Coef (mpg): -49.512. This tells us the average change in price that is associated with a one unit increase in the mpg, assuming weight is held constant. In this example, each one unit increase in mpg is associated with an average decrease of about $49.51 in price, assuming weight is held constant.
For example, suppose cars A and B both weigh 2,000 pounds. If car A gets 20 mpg and car B only gets 19 mpg, we would expect the price of car A to be $49.51 less than the price of car B.
P>|t| (mpg): 0.567. This is the p-value associated with the test statistic for mpg. Since this value is not less than 0.05, we don’t have evidence to say that mpg has a statistically significant relationship with price.
Coef (weight): 1.746. This tells us the average change in price that is associated with a one unit increase in weight, assuming mpg is held constant. In this example, each one unit increase in weight is associated with an average increase of about $1.74 in price, assuming mpg is held constant.
For example, suppose cars A and B both get 20 mpg. If car A weighs one pound more than car B, then car A is expected to cost $1.74 more.
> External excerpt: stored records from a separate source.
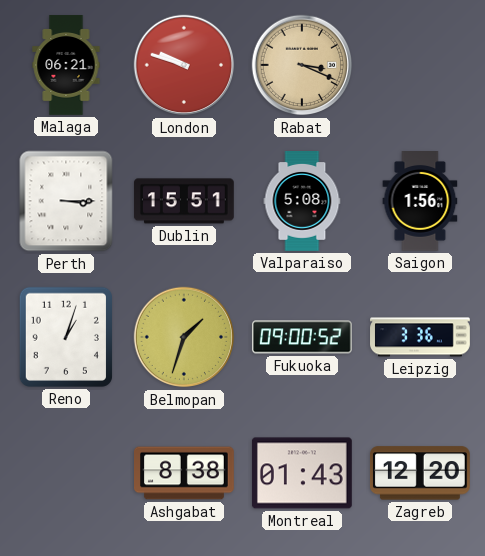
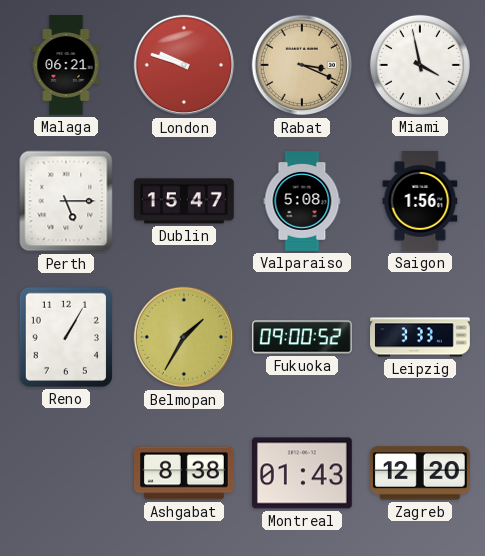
Miami: none -> 3:58
Perth: 3:15 -> 5:15
Dublin: 15:51 -> 15:47
Reno: 1:03 -> 1:05
Belmopan: 1:33 -> 1:35
Leipzig: 3:36 -> 3:33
P>|t| (weight): 0.008. This is the p-value associated with the test statistic for weight. Since this value is less than 0.05, we have sufficient evidence to say that weight has a statistically significant relationship with price.
Coef (_cons): 1946.069. This tells us the average price of a car when both mpg and weight are zero. In this example, the average price is $1,946 when both weight and mpg are zero. This doesn’t actually make much sense to interpret since the weight and mpg of a car can’t be zero, but the number 1946.069 is needed to form a regression equation.
Step 4: Report the results.
Lastly, we want to report the results of our multiple linear regression. Here is an example of how to do so:
Multiple linear regression was performed to quantify the relationship between the weight and mpg of a car and its price. A sample of 74 cars was used in the analysis.
Results showed that there was a statistically significant relationship between weight and price (t = 2.72, p = .008), but there was not a statistically significant relationship between mpg and price (and mpg (t = -.57, p = 0.567).